[A Psalm] of David. Blessed be the LORD my Rock, who traineth my hands for war, and my fingers for battle (Psalms 144:1).
In biblical times, all men aged 20 to 60, except priests serving in the Temple, were expected to serve in the army. God Himself protected those who fought in His name and in accordance with His commands. Today, the Israeli army is subject to much religious controversy.
Although conscription is in force in Israel, most Ultra-Orthodox, or Haredi, Jews seek exemption from service under the clause called “Torah is his occupation,” which states that full-time Torah students in Yeshivas are not obligated to serve. The general public, particularly the secular sector, has grown to resent this exemption. The current government seeks to severely limit the use of this exemption and force more Haredim to enlist. the Haredi community sees this as an attack on its lifestyle, expressing concern that army life will negatively influence its youth away from Torah.
To address this concern, the army already has an established all-Haredi battalion, called Netzah Yehuda (also known as Nahal Haredi) and, more recently, the Shahar program which recruits young, married Haredi men for technological jobs in the air force. It is now going one step further. The IDF announced Wednesday that it will open the first Haredi pre-military academy to be funded by the government. The Hararei Zion academy will open in August in the Jordan Valley. Graduates of the program will continue in the Netzah Yehuda battalion.

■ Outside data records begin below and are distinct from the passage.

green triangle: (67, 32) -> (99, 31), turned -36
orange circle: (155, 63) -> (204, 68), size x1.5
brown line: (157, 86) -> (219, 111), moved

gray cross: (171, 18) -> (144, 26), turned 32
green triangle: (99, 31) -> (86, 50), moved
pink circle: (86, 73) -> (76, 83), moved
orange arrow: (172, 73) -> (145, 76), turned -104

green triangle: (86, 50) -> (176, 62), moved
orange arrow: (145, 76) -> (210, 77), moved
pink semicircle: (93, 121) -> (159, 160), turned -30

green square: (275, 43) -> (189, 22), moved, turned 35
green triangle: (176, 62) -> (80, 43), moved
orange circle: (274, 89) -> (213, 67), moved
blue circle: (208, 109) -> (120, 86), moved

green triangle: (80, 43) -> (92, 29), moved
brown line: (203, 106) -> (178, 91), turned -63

It should be noted that there is another, privately-funded Haredi pre-military academy, but this will be the first funded by the Defense Ministry.
Defense Minister Moshe Yaalon said about the establishment of Hararei Zion, “We are right now in the middle of a gradual and historic process in which the number of young haredi men enlisting in the IDF is continually increasing.

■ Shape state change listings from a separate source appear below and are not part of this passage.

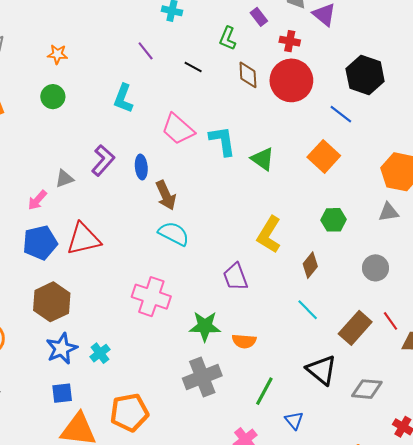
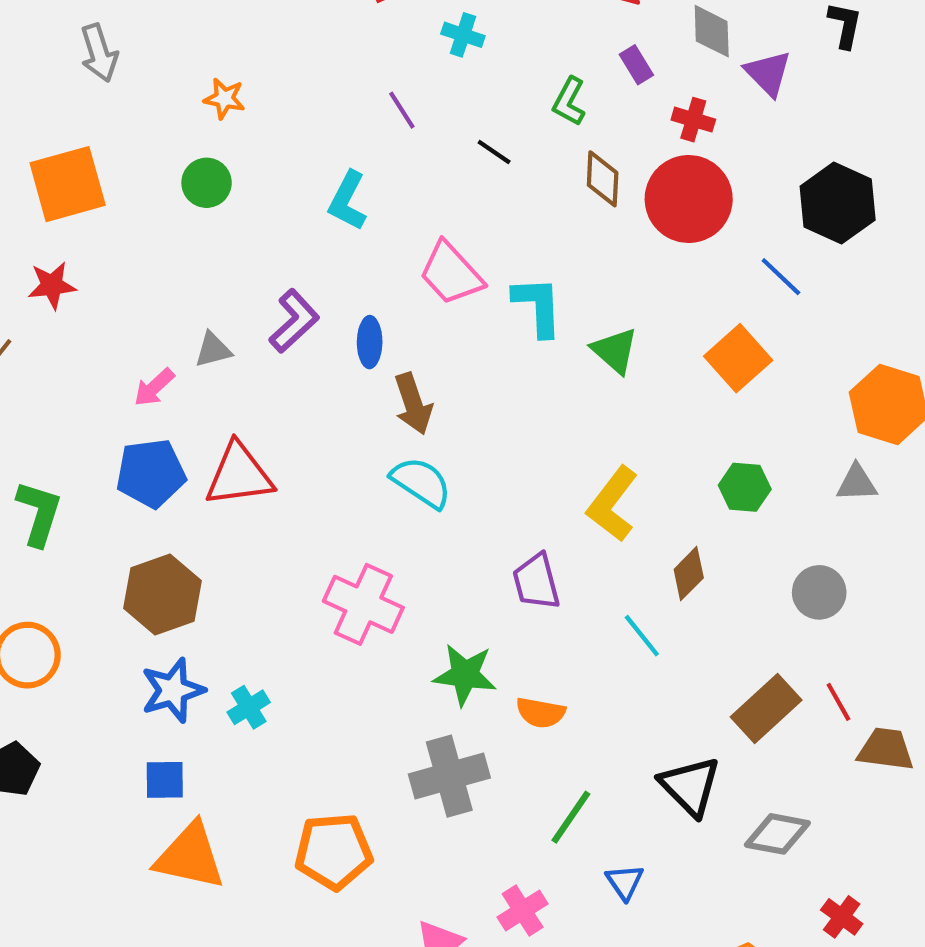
cyan line: (308, 310) -> (642, 636), moved
orange pentagon: (129, 413) -> (334, 851), moved

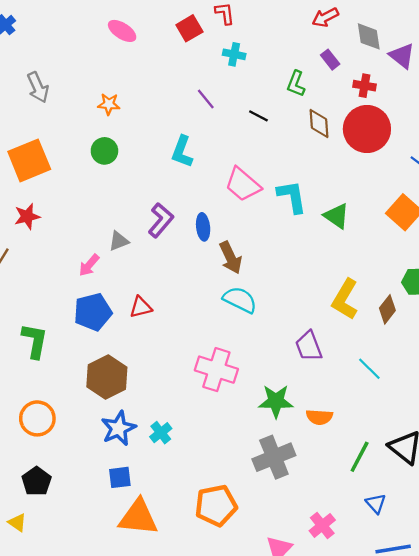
red triangle: (239, 475) -> (141, 307), size x0.6
brown diamond: (689, 574) -> (387, 309), moved
green line: (571, 817) -> (360, 457), moved

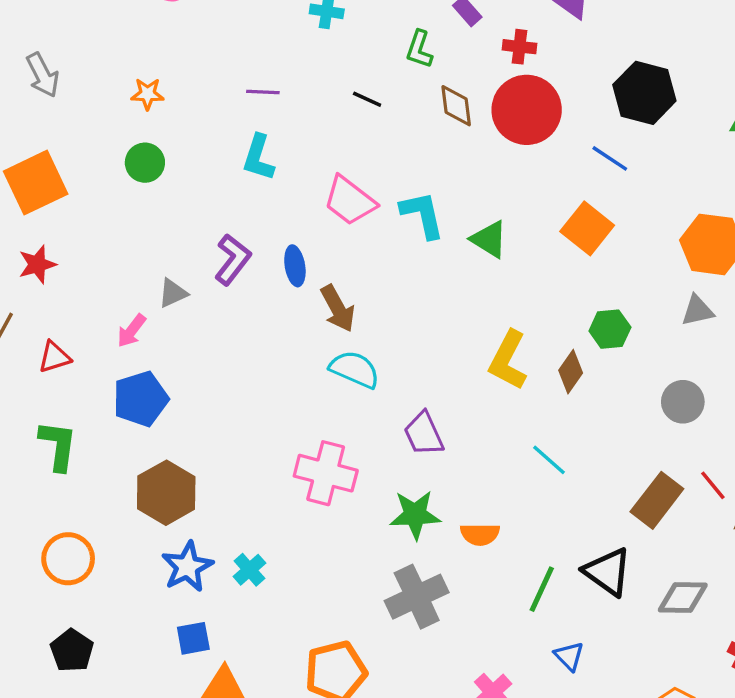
purple line: (206, 99) -> (263, 92), moved, turned -45
red triangle: (141, 307) -> (54, 357), moved
purple trapezoid: (309, 346) -> (424, 434), moved

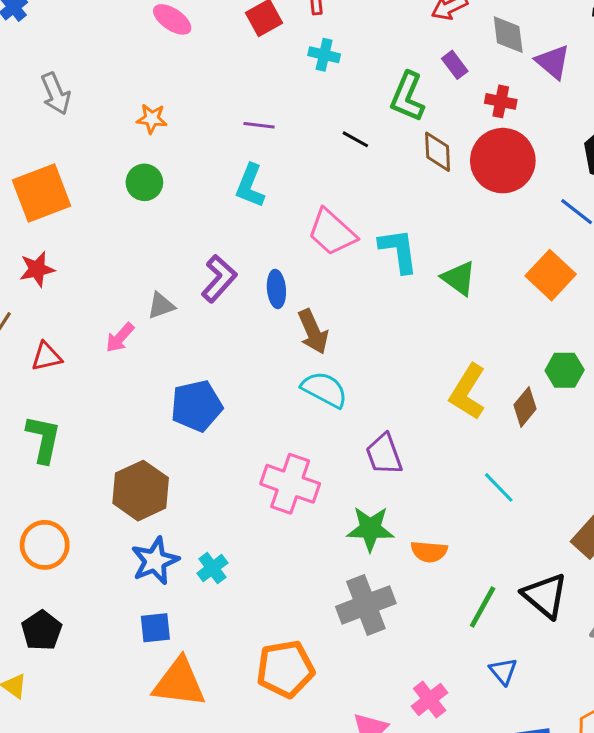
green L-shape: (419, 49) -> (407, 97), size x1.4
blue pentagon: (141, 399) -> (197, 406), moved

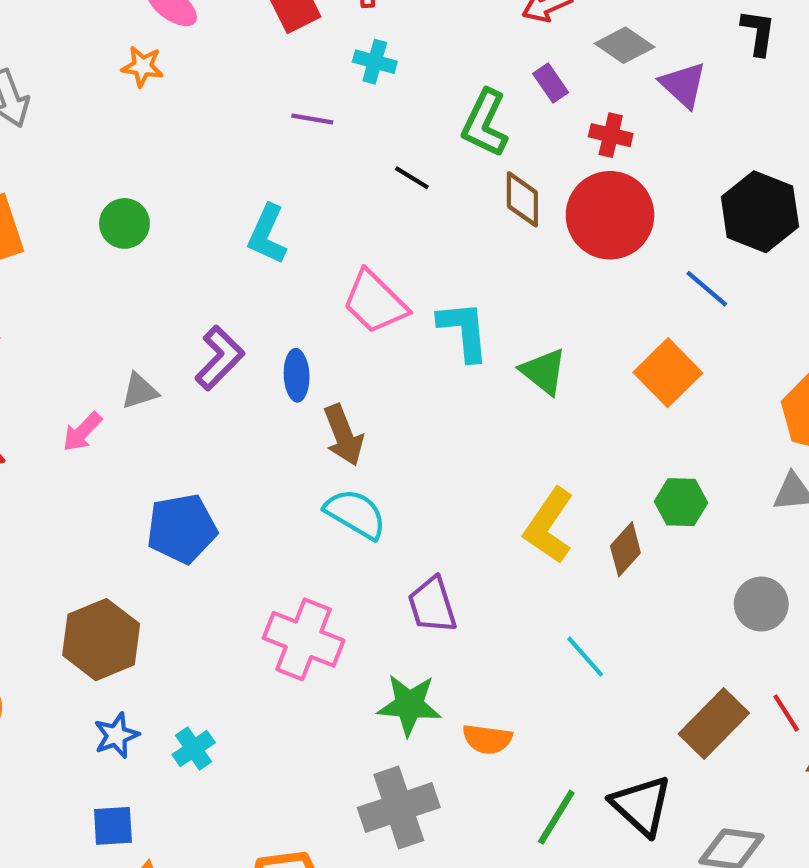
gray diamond: (508, 35) -> (625, 45), turned -51
orange star: (152, 119) -> (143, 66), moved
purple line: (259, 125) -> (312, 119), moved
blue star: (155, 561) -> (116, 735), size x0.7

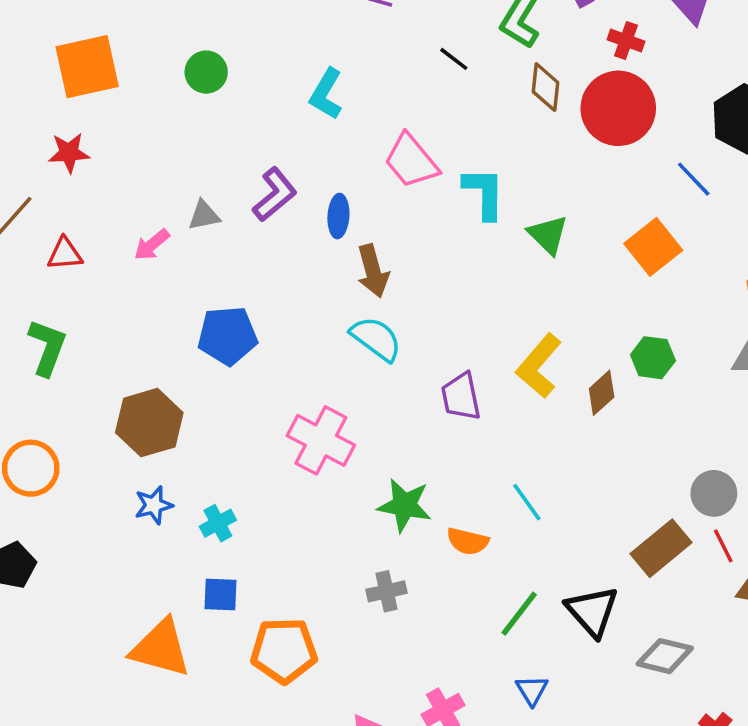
gray circle: (761, 604) -> (714, 493), moved
purple trapezoid: (432, 605) -> (461, 397), moved
cyan line: (585, 657) -> (527, 502), moved
gray cross: (399, 808) -> (387, 591), size x0.6
blue square: (113, 826) -> (221, 594), moved

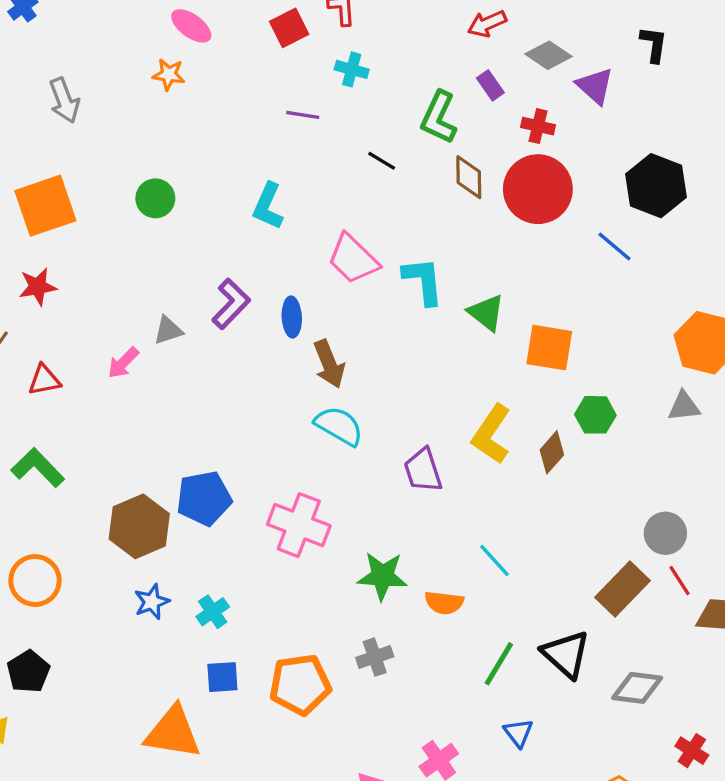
orange square: (653, 247) -> (549, 348), moved, turned -36
blue pentagon: (227, 336) -> (204, 498), moved
green L-shape: (47, 347) -> (38, 468), turned -58
orange pentagon: (284, 651) -> (300, 685), moved

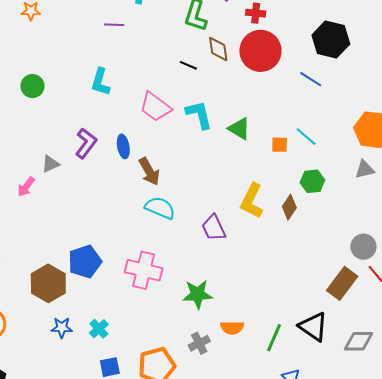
black line: (382, 161) -> (188, 65), moved
orange square: (549, 348) -> (280, 145), size x0.6
cyan line: (495, 561) -> (306, 137), moved
blue star: (152, 602) -> (62, 328), turned 30
orange semicircle: (444, 603) -> (232, 328), moved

“We are doing this not by brandishing a sword, but gradually, with tolerance, while having recruited leading haredi figures in the ultra-Orthodox community to help us in this important social process, which will contribute to the IDF and Israeli society.”
At first, the academy will recruit twenty young Haredi men from around the country. The men will be prepared for enlistment and will engage in Torah study and community work in the Jordan Valley. All of the staff will consist of Haredim who have served as officers and NCOs in the Nahal Haredi.

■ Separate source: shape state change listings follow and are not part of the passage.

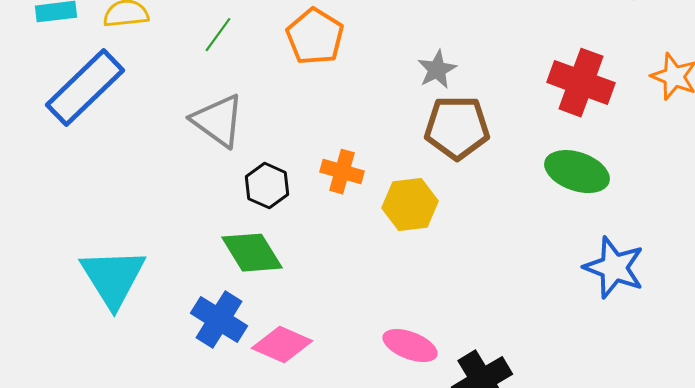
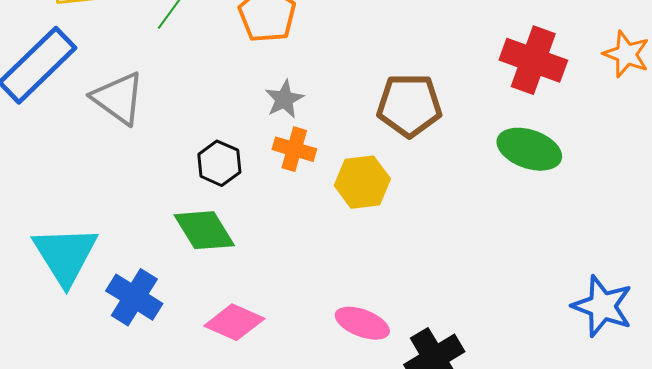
gray star: (437, 70) -> (284, 99), moved
gray triangle: (218, 121) -> (118, 98), moved
blue star: (614, 268) -> (602, 306), moved
blue cross: (219, 320) -> (134, 297), moved

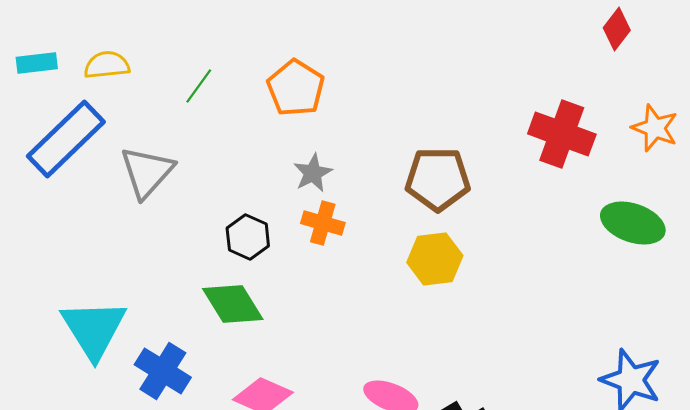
gray triangle: (118, 98) -> (147, 172), turned 36
green ellipse: (529, 149) -> (633, 223), moved
yellow hexagon: (362, 182) -> (435, 259), moved

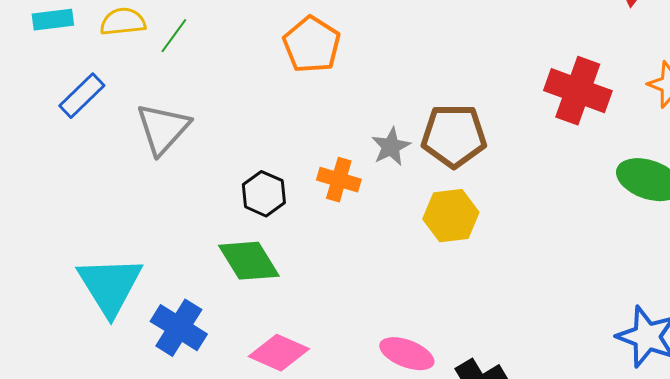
green line: (199, 86) -> (174, 36), moved
blue rectangle: (66, 139) -> (82, 96), size x0.6
gray star: (313, 173) -> (391, 147), moved

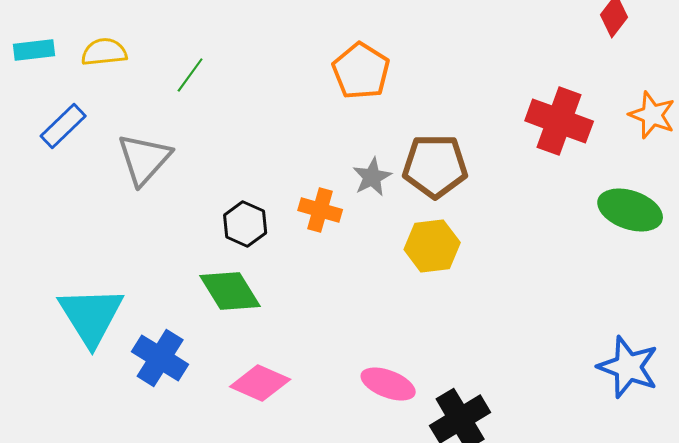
green line: (174, 36) -> (190, 75), moved
orange pentagon: (312, 45) -> (361, 71), moved

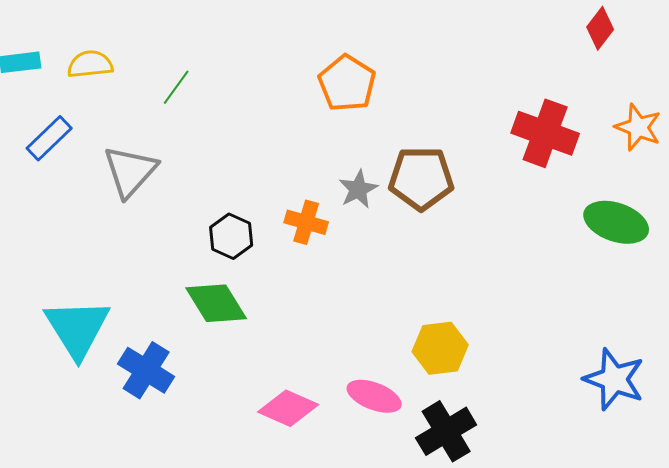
yellow hexagon: (432, 246) -> (440, 348), moved
pink diamond: (260, 383) -> (288, 408), moved

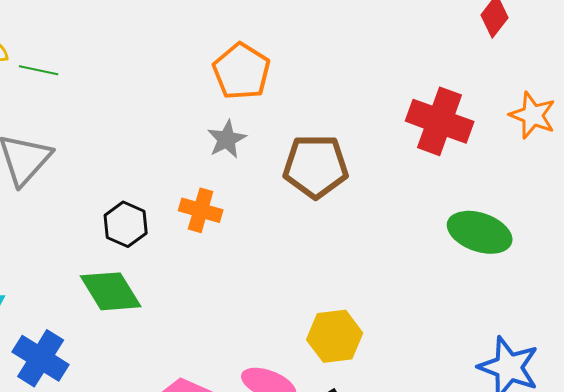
green line: (176, 87) -> (39, 70), moved, turned 66
gray star: (358, 189) -> (227, 139), moved
green ellipse: (616, 222) -> (480, 232), moved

In addition to the pre-military academy, Yaalon announced the opening of a Hesder program for Haredim at Moshav Nehalim, near Petah Tikva. Hesder, which literally means arrangement, is a program which is already popular in the national-religious sector. It combines intense Torah study with army service. The program typically lasts over four years, of which 16 months are spent in the army and the remaining three and a half years are spent studying. Young men in the Hesder program begin their army service together as a group and return to Yeshiva as a group.
The new Haredi Hesder program will combine two years of learning with two years of army service. It will be called Netevei Torah Ve’technologia Hesder Yeshiva and will also offer an emphasis on technological studies. It is being described as a program for haredi boys aged 17 and upwards who are interested in combining “substantial military service, Torah study and the acquisition of a profession in hi-tech, which will prepare graduates for integration into the workforce.”